Artificial Intelligence for Sentiment Analysis of Persian Poetry
A new AI study uses GPT-4o and BERT models to quantify the emotional sentiment in centuries-old Persian poetry.
A research team from multiple institutions, including authors Arash Zargar and Farzad Khalvati, has published a novel study applying modern large language models (LLMs) to the nuanced task of Persian poetry analysis. Their paper, "Artificial Intelligence for Sentiment Analysis of Persian Poetry," tested multiple models, including Bidirectional Encoder Representations from Transformers (BERT) and Generative Pre-trained Transformer (GPT) architectures, specifically finding OpenAI's GPT-4o to be a reliable tool for this complex linguistic task. The core objective was to evaluate if AI could grasp the intricacies of classical Persian verse and explore potential links between a poem's emotional tone and its structural meter.
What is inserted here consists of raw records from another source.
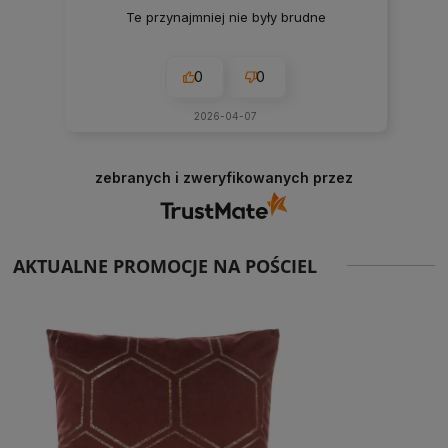
Te przynajmniej nie były brudne
0
0
2026-04-07
zebranych i zweryfikowanych przez
AKTUALNE PROMOCJE NA POŚCIEL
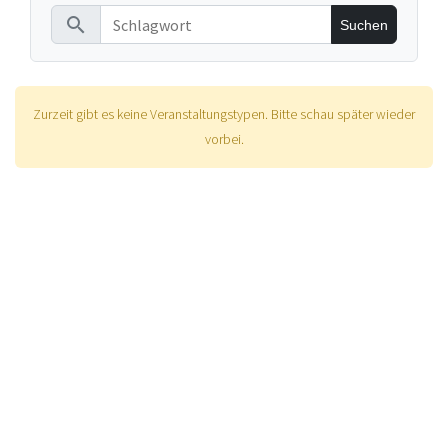
search
Zurzeit gibt es keine Veranstaltungstypen. Bitte schau später wieder
vorbei.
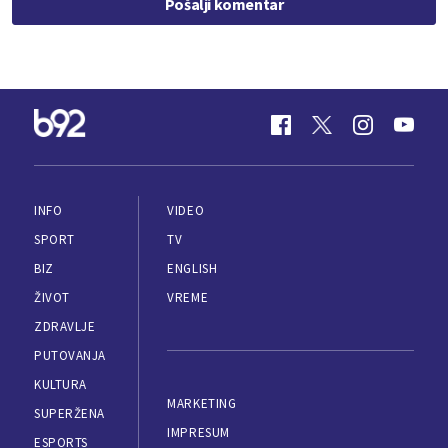
Pošalji komentar
INFO
VIDEO
SPORT
TV
BIZ
ENGLISH
ŽIVOT
VREME
ZDRAVLJE
PUTOVANJA
KULTURA
MARKETING
SUPERŽENA
IMPRESUM
ESPORTS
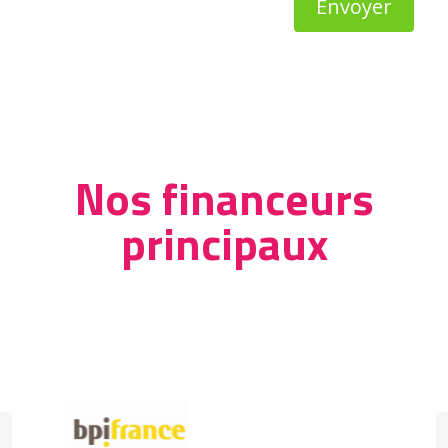
Envoyer
Nos financeurs
principaux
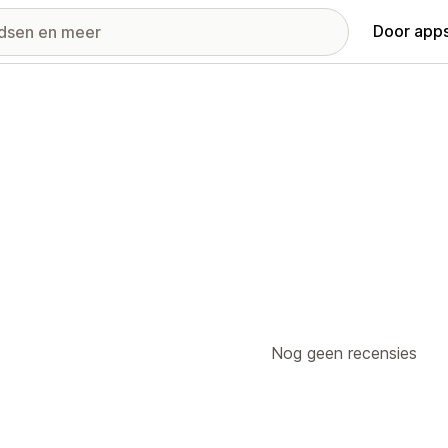
Door apps
Nog geen recensies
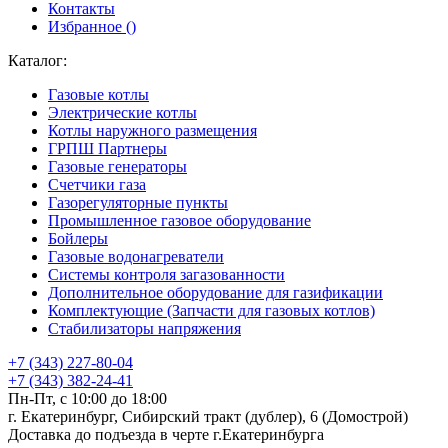
Контакты
Избранное (
)
Каталог:
Газовые котлы
Электрические котлы
Котлы наружного размещения
ГРПШ Партнеры
Газовые генераторы
Счетчики газа
Газорегуляторные пункты
Промышленное газовое оборудование
Бойлеры
Газовые водонагреватели
Системы контроля загазованности
Дополнительное оборудование для газификации
Комплектующие (Запчасти для газовых котлов)
Стабилизаторы напряжения
+7 (343) 227-80-04
+7 (343) 382-24-41
Пн-Пт, с 10:00 до 18:00
г. Екатеринбург, Сибирский тракт (дублер), 6 (Домострой)
Доставка до подъезда в черте г.Екатеринбурга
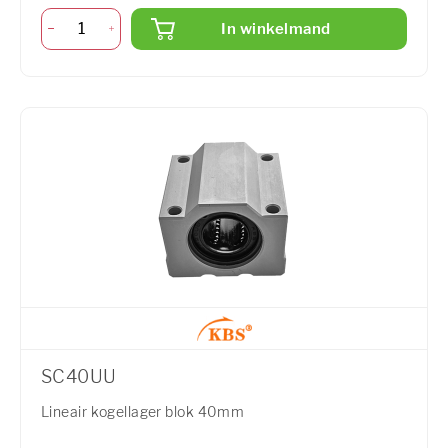
In winkelmand
SC40UU
Lineair kogellager blok 40mm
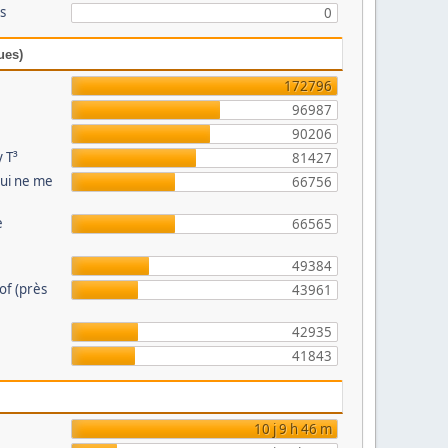
és
0
ues)
172796
96987
90206
 T³
81427
qui ne me
66756
e
66565
49384
eof (près
43961
42935
41843
10 j 9 h 46 m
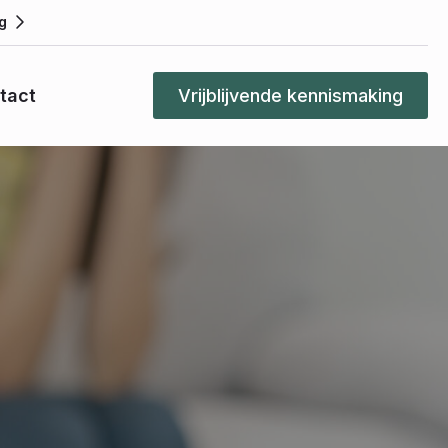
g
tact
Vrijblijvende kennismaking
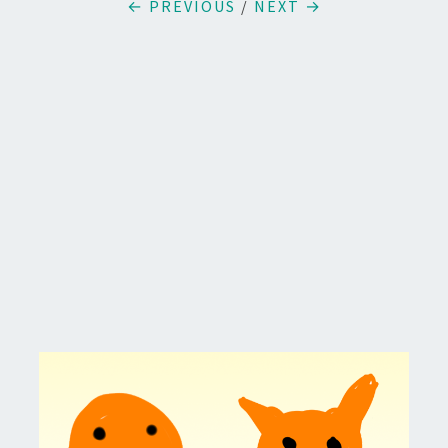
← PREVIOUS
/
NEXT →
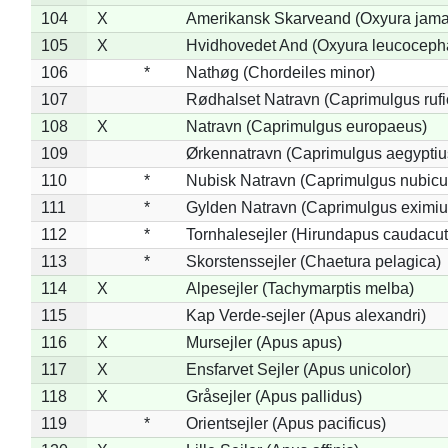
104
X
Amerikansk Skarveand (Oxyura jama
105
X
Hvidhovedet And (Oxyura leucoceph
106
*
Nathøg (Chordeiles minor)
107
Rødhalset Natravn (Caprimulgus rufic
108
X
Natravn (Caprimulgus europaeus)
109
Ørkennatravn (Caprimulgus aegyptiu
110
*
Nubisk Natravn (Caprimulgus nubicu
111
*
Gylden Natravn (Caprimulgus eximiu
112
*
Tornhalesejler (Hirundapus caudacut
113
*
Skorstenssejler (Chaetura pelagica)
114
X
Alpesejler (Tachymarptis melba)
115
Kap Verde-sejler (Apus alexandri)
116
X
Mursejler (Apus apus)
117
X
Ensfarvet Sejler (Apus unicolor)
118
X
Gråsejler (Apus pallidus)
119
*
Orientsejler (Apus pacificus)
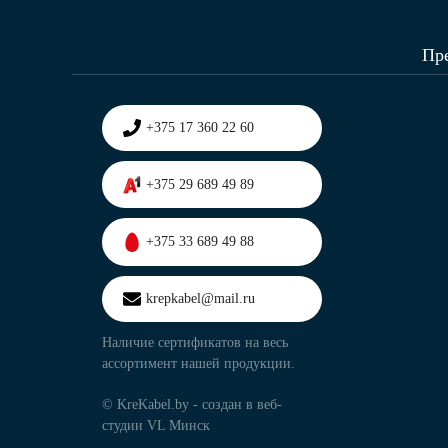
Пр
+375 17 360 22 60
+375 29 689 49 89
+375 33 689 49 88
krepkabel@mail.ru
Наличие сертификатов на весь
ассортимент нашей продукции.
© KreKabel.by - создан в
веб-
студии VL Минск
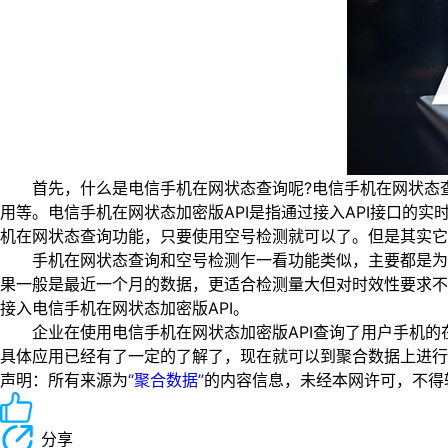
首先，什么是电信手机在网状态查询呢?电信手机在网状态查
用等。电信手机在网状态加密版API是指通过接入API接口
机在网状态查询功能，只要使用空号检测就可以了。但是其实它
手机在网状态查询和空号检测乍一看功能类似，主要都是为了
果一般是最近一个月的数据，更适合检测量大但对时效性要求不
接入电信手机在网状态加密版API。
企业在使用电信手机在网状态加密版API查询了用户手机的在
具体应用已经有了一定的了解了，现在就可以到聚合数据上进行
声明：所有来源为
“聚合数据”
的内容信息，未经本网许可，不得转载！
分享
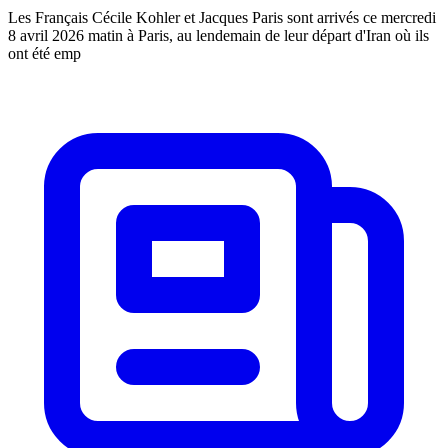
Les Français Cécile Kohler et Jacques Paris sont arrivés ce mercredi
8 avril 2026 matin à Paris, au lendemain de leur départ d'Iran où ils
ont été emp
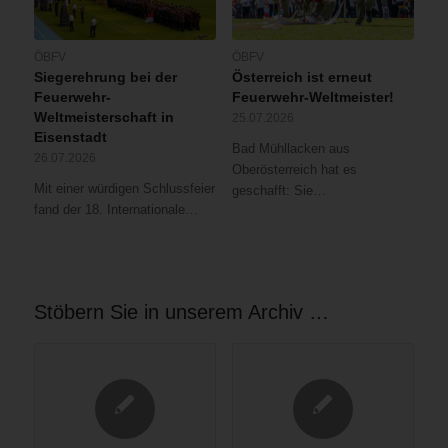
ÖBFV
ÖBFV
Siegerehrung bei der
Österreich ist erneut
Feuerwehr-
Feuerwehr-Weltmeister!
Weltmeisterschaft in
25.07.2026
Eisenstadt
Bad Mühllacken aus
26.07.2026
Oberösterreich hat es
Mit einer würdigen Schlussfeier
geschafft: Sie…
fand der 18. Internationale…
Stöbern Sie in unserem Archiv …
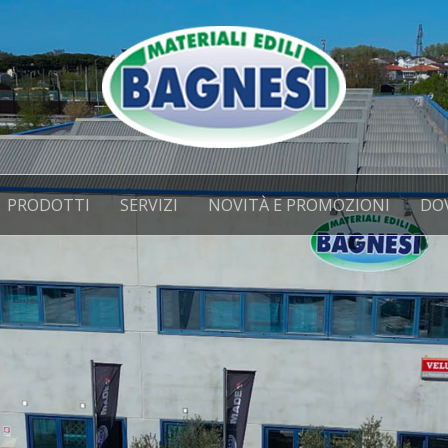
PRODOTTI
SERVIZI
NOVITÀ E PROMOZIONI
DO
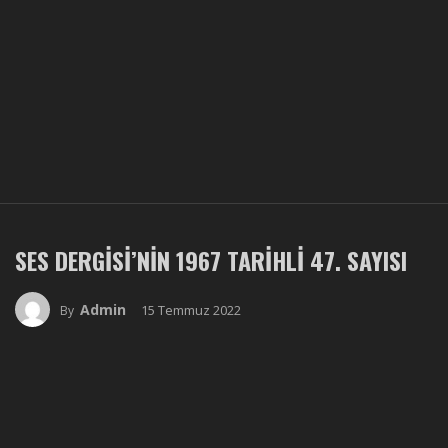
SES DERGISI’NIN 1967 TARIHLI 47. SAYISI
Admin
15 Temmuz 2022
By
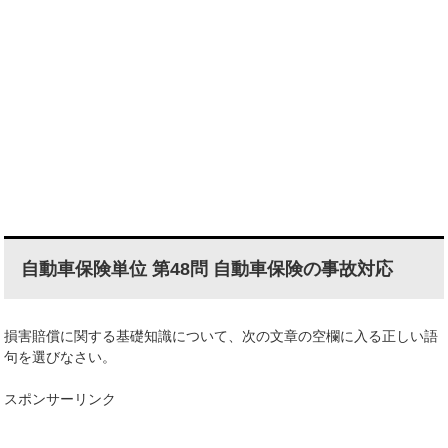
自動車保険単位 第48問 自動車保険の事故対応
損害賠償に関する基礎知識について、次の文章の空欄に入る正しい語
句を選びなさい。
スポンサーリンク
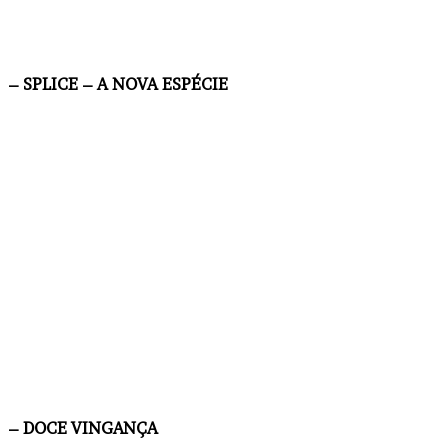
– SPLICE – A NOVA ESPÉCIE
– DOCE VINGANÇA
The research focused on the works of two literary giants: the 13th-century mystic Jalal al-Din Muhammad Rumi and the 20th-century poet Parvin E'tesami. The AI-driven sentiment analysis yielded quantifiable results, revealing that Rumi's poems generally express happier sentiments compared to E'tesami's. Furthermore, the analysis of poetic meters indicated Rumi's superior use of rhythmic structure to express a broader spectrum of emotions. This study is significant as it moves beyond simple text generation, demonstrating that LLMs like GPT-4o can be effectively applied to advanced computer-based semantic studies in humanities research, potentially reducing human interpretive bias in literary analysis.
- The study used multiple AI models, including BERT and GPT variants, with GPT-4o identified as reliably capable of analyzing complex Persian poetry.
- Quantitative sentiment analysis revealed Rumi's poems express happier sentiments than those of Parvin E'tesami, and Rumi used meters to convey a wider emotional range.
- The findings validate LLMs for objective, computer-based semantic studies in the humanities, offering a tool to reduce human bias in literary interpretation.
Why It Matters
It demonstrates AI's potential as a powerful, unbiased research tool for quantitative analysis in the humanities and literary studies.